## Dataset records:
· · · · · · ·

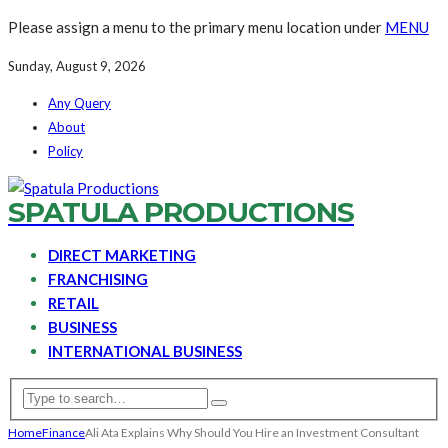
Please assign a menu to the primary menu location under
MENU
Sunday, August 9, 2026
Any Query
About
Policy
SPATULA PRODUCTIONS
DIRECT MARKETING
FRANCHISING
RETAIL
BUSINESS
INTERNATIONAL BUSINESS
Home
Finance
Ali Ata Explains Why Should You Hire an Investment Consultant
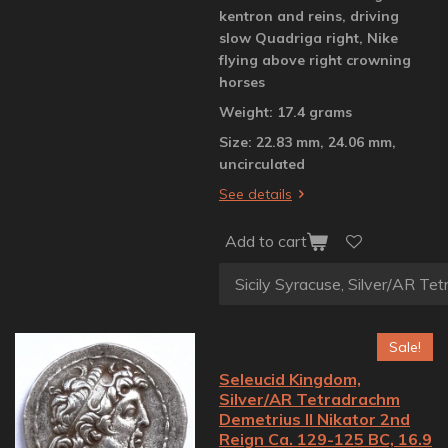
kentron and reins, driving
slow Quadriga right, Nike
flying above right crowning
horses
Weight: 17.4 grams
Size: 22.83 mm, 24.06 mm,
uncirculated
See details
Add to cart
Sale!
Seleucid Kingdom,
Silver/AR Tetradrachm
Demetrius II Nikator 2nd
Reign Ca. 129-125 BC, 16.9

· · · · · · ·

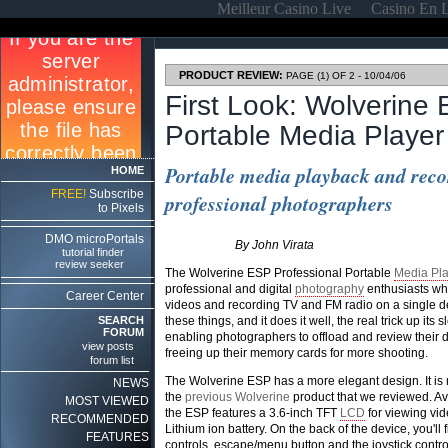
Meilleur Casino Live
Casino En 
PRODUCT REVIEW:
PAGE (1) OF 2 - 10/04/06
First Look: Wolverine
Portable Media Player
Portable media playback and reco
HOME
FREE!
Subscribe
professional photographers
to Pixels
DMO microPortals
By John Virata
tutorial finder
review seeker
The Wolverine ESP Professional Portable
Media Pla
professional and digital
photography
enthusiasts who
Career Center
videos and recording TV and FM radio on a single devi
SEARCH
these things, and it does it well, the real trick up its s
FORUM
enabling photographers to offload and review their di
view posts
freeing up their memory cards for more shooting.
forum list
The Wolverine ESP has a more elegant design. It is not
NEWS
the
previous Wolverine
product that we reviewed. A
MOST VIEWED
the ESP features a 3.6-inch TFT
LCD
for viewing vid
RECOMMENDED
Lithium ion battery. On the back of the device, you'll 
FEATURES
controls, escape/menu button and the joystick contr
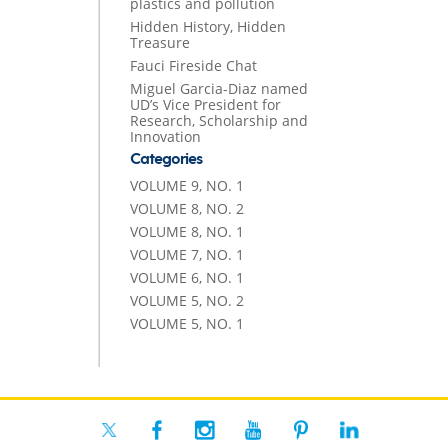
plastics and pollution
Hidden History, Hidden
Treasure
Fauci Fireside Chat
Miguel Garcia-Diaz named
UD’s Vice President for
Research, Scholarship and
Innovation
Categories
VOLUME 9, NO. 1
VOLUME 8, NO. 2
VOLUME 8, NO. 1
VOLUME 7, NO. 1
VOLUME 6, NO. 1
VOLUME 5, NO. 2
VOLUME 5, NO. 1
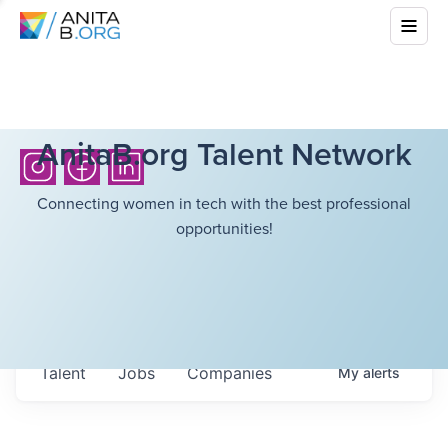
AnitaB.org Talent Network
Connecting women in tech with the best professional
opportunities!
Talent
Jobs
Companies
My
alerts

· · · · · · ·

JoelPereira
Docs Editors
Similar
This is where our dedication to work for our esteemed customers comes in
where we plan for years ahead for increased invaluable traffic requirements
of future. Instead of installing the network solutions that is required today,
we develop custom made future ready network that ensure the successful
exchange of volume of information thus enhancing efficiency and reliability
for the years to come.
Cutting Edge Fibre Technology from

· · · · · · ·

## Aim of the task:
All lines in the listing above between the line with "of future. Instead" and the line with "Cutting Edge Fibre Technology from", inclusive, should be set down exactly, and no line outside that range.

## Response:
of future. Instead of installing the network solutions that is required today,
we develop custom made future ready network that ensure the successful
exchange of volume of information thus enhancing efficiency and reliability
for the years to come.
Cutting Edge Fibre Technology from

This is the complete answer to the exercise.